Submitted by: Jacqueline Nishnic, Business Development Manager at American Technologies, Inc.

Water damage to physical property remains the most common type of loss in most parts of the country. There are a few states, like Texas, Oklahoma and Colorado, where hail and wind prevail, but for most public entities, damage by water is far more common.

The water damage can be caused by Mother Nature, such as rain, or wear and tear to plumbing and other infrastructure or simple negligence. Whatever the cause, the longer the water damage goes untreated, or “unmitigated” the worse the damage gets and repairs can become a lot more expensive.

Evidence of water damage may be immediately visible as ponding, staining or even partial collapse of building materials. Typically these get an immediate response, hopefully by a qualified water mitigation company, who can immediately assess both the Category (how dirty is the water?) and Class (how much property is damaged?) of the water damage. These companies should also use non-obtrusive thermal imaging cameras and moisture meters to locate all the areas of water damage so that the drying, or mitigation plan, can map all the areas where water is present, even if it’s not immediately evident.
Failure to do this may lead to latent mold claims from untreated, damaged property.

Gradual water losses, such as small stains that slowly become bigger, musty smells with no visible damage or visible mold also require immediate vigilance in order to keep damages to a minimum. It is critical to report and get a response for these losses immediately, as well, to limit the damage that, perhaps, can’t be seen.

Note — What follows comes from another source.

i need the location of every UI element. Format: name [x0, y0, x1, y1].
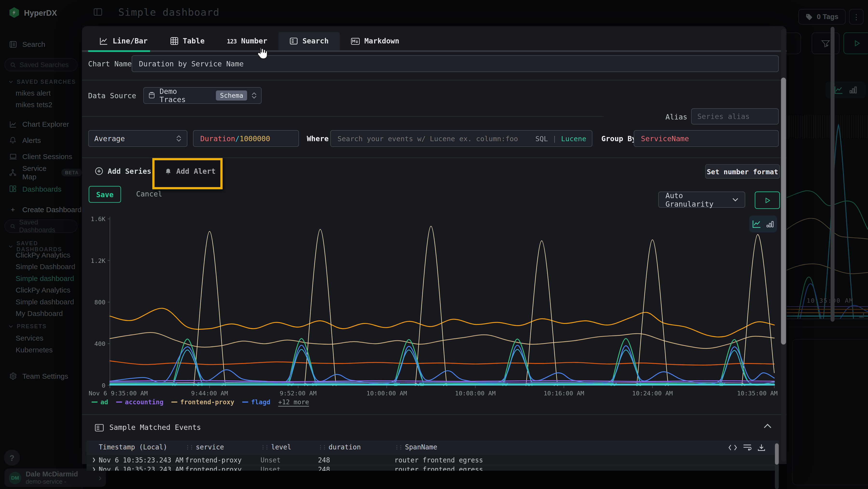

Many properties have on-site building engineers who may be the first responders. They may even have access to air movers and a dehumidifier or two. But unless the engineer has specific training in locating and drying properties (training typically provided by the IICRC – the Institute for Inspection, Cleaning and Restoration Certification) the use and placement of the equipment may not be adequate, and, especially in the case of gray or black water, may actually make the problem worse. The key item for the building engineers to figure out is to locate the source of the water and remove or remedy it (by their own repairs, using a plumber, roofer etc.).

Depending on the age of the structure, other environmental issues may also need to be taken into account – notably asbestos and lead (see San Diego County Air Pollution Control District’s Rule 1206 for details). Most qualified restoration companies have relationships with qualified Industrial Hygienists who can expedite these tests so that mitigation is not delayed.

Failure to mitigate within 24-48 hours of the loss can and often does lead to additional mold damage as well as possible structural damage to the framing and foundation of the property. So – don’t delay and make sure your next water loss is not an unmitigated disaster!